JIM COLLIGAN PHOTO Piping plovers on Shell Beach
JIM COLLIGAN PHOTO Piping plovers on Shell Beach

On Shelter Island, we don’t have to wait for truly warm weather or notice the yellow signal flares of forsythia to tell us winter is a memory. We’ve witnessed spring on the wing with the arrival of the magnificent fish hawks, the ospreys, returning from their Florida and Caribbean winter quarters.

A smaller winged harbinger has come home, too. Piping plovers have been spotted with their melodious penny whistle voices and mad dashes across beaches foraging for food, or skimming low across the water, shifting in formation.
Emily Dickinson was right: “Hope is the thing with feathers that perches in the soul …” It’s not some abstract concept, or a metaphor, but true when we see robins strutting across lawns before stopping, chests out, solemnly posing for us.

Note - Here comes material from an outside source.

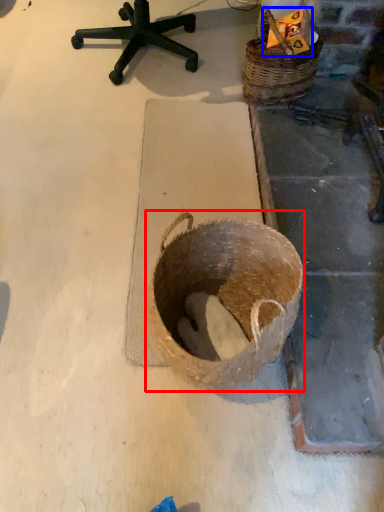 Question: Which point is further to the camera, basket (highlighted by a red box) or scrap (highlighted by a blue box)?

Choices:
 (A) basket
 (B) scrap

Answer: (B) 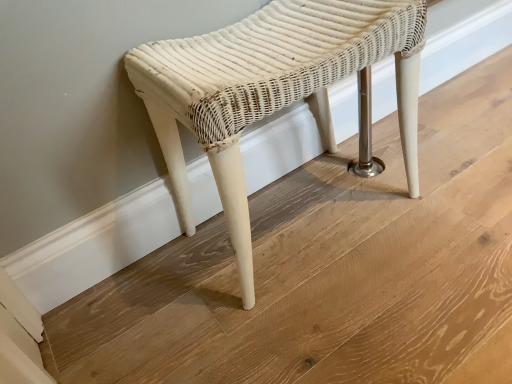 Locate an element on the screen. unoccupied region to the right of white wicker stool at center is located at coordinates (451, 212).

Rebirth and hope are essential, especially with two disheartening events — one much more painful than the other — assaulting the Island’s way of life.

The brutality surrounding the death of Reverend Canon Paul Wancura of injuries suffered from a home invasion and burglary in Silver Beach still shocks us. His funeral bell Monday in Setauket at the parish he served for almost three decades tolled for all of us.

And back in January, the Island had to face an environmental crime that also affects us all, when dozens of trees off Menhaden Lane were sliced in half and the wood left lying twisted in heaps on the ground. The atrocity happened on county property and so officials at that level are investigating. Investigating? As said before several times in this space, this shouldn’t require Sherlock Holmes to figure out. It happened three months ago and there’s been no word on motive, means or people involved.

What is so sensitive in this case that the public is being left completely in the dark?

The police investigation into Reverend Wancura’s death and another burglary directly across the street from his residence is now under the direction of the Homicide Division of the Suffolk County Police Department. They’ve assured the public that the person or persons involved will be caught.

It’s telling, however, that more than a month after Reverend Wancura was found, there seem to be no breaks in the case, with the police passing out flyers to Island businesses showing a watch that was stolen and asking the public for information. All that would be unnecessary, it seems, if a person or persons of interest were being investigated.

The coming of spring reminds us of the words of Martin Luther King Jr., shot dead 50 years ago this month, but who is always alive to people everywhere: “We must accept finite disappointment, but never lose infinite hope.”

Watching the osprey soar high above us, or hearing the piping plovers serenading the spring, we know those words are true.